▶ _RECORDS SHOWN_:
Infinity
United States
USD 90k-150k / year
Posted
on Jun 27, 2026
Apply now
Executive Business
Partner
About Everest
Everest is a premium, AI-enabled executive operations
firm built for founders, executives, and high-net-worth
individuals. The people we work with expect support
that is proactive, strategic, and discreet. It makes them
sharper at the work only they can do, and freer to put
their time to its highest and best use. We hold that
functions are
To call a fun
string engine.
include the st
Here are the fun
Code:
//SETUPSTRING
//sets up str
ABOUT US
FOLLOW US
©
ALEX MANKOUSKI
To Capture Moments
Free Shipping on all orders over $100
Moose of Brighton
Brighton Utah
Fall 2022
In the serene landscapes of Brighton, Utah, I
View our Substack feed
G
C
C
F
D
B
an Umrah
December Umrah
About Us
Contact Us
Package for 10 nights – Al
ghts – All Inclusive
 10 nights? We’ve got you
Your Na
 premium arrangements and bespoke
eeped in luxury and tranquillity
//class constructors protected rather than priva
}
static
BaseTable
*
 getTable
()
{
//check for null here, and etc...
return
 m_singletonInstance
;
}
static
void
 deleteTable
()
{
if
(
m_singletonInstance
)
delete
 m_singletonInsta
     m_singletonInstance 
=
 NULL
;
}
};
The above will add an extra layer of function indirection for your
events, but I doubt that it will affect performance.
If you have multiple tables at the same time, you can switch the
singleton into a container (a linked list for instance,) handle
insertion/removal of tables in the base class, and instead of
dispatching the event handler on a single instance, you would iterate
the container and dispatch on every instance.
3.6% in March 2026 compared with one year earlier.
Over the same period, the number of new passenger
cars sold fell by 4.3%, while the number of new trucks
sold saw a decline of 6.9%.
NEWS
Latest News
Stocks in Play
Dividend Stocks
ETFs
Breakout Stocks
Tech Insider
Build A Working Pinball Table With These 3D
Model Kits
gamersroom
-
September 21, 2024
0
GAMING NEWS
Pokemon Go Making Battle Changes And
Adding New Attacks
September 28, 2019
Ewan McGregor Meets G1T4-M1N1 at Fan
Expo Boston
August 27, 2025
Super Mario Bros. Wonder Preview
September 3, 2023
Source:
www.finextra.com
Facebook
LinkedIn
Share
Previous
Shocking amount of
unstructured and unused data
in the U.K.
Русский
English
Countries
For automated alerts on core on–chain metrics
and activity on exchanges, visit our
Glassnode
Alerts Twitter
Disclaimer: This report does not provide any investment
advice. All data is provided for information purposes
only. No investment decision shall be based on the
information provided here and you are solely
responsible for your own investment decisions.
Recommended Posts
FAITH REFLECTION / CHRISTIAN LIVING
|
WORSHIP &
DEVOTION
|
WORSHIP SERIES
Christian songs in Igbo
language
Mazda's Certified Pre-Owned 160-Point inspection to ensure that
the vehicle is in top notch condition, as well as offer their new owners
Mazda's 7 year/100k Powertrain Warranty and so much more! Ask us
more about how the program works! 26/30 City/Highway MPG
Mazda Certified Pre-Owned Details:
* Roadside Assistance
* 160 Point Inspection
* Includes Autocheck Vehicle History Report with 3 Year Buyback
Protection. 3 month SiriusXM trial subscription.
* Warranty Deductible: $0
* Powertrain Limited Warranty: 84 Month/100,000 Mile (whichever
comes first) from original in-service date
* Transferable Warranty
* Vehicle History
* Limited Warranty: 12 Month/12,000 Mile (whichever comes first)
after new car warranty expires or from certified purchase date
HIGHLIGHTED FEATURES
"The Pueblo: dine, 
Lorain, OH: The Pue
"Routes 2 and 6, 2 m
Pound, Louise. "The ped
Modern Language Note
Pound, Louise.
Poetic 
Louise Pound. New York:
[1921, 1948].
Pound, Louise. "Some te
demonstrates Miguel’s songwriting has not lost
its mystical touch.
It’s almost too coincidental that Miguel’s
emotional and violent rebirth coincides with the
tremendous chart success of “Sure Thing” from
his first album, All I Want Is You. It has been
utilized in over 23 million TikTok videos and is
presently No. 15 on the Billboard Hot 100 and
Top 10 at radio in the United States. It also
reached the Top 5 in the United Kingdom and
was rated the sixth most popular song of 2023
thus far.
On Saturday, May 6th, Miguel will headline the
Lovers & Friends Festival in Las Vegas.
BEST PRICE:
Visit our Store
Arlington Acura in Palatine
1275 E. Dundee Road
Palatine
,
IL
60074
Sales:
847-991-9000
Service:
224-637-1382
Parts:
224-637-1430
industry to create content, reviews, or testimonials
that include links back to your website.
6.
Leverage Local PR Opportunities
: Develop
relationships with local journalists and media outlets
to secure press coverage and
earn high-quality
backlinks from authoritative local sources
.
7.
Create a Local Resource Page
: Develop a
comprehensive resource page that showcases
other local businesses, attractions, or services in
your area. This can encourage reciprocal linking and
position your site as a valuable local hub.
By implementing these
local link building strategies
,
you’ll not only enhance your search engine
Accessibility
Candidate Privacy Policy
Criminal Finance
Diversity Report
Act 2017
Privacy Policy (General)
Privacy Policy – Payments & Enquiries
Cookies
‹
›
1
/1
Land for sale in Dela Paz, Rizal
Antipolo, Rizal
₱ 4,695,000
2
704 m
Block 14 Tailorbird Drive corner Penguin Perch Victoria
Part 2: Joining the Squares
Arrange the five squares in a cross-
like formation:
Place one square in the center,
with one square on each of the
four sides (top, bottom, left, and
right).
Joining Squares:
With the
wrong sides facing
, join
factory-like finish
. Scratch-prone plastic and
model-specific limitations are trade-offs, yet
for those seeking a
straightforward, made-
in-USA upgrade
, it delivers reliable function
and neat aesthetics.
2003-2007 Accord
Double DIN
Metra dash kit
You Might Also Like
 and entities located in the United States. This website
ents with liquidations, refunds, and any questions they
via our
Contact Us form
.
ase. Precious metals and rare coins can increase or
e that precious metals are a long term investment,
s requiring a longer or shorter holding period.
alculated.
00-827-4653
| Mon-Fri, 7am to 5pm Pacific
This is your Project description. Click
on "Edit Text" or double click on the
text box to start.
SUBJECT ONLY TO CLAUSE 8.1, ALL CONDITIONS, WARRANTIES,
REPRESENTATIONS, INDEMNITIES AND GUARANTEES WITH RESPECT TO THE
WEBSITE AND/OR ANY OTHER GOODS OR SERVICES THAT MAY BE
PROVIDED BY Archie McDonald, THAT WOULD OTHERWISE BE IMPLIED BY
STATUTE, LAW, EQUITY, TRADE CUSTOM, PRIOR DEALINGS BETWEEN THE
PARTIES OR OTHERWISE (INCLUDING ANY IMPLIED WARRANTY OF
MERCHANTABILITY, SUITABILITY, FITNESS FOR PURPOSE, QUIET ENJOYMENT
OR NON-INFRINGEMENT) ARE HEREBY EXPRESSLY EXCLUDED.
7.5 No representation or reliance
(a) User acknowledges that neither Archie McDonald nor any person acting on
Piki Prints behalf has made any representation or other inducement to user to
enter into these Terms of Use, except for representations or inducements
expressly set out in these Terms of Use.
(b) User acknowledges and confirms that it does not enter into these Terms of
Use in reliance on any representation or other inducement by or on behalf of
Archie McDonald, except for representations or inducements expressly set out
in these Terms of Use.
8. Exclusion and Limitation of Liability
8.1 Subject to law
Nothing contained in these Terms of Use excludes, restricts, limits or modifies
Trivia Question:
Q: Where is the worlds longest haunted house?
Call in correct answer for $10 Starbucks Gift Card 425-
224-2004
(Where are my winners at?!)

▶ _TRY IT_:
Repeat, exactly as they stand above, the lines from the line with "comes first) from original in-service date" to the line with "presently No. 15 on the Billboard Hot 100 and", both lines included.

▶ _COMPLETED EXERCISE_:
comes first) from original in-service date
* Transferable Warranty
* Vehicle History
* Limited Warranty: 12 Month/12,000 Mile (whichever comes first)
after new car warranty expires or from certified purchase date
HIGHLIGHTED FEATURES
"The Pueblo: dine, 
Lorain, OH: The Pue
"Routes 2 and 6, 2 m
Pound, Louise. "The ped
Modern Language Note
Pound, Louise.
Poetic 
Louise Pound. New York:
[1921, 1948].
Pound, Louise. "Some te
demonstrates Miguel’s songwriting has not lost
its mystical touch.
It’s almost too coincidental that Miguel’s
emotional and violent rebirth coincides with the
tremendous chart success of “Sure Thing” from
his first album, All I Want Is You. It has been
utilized in over 23 million TikTok videos and is
presently No. 15 on the Billboard Hot 100 and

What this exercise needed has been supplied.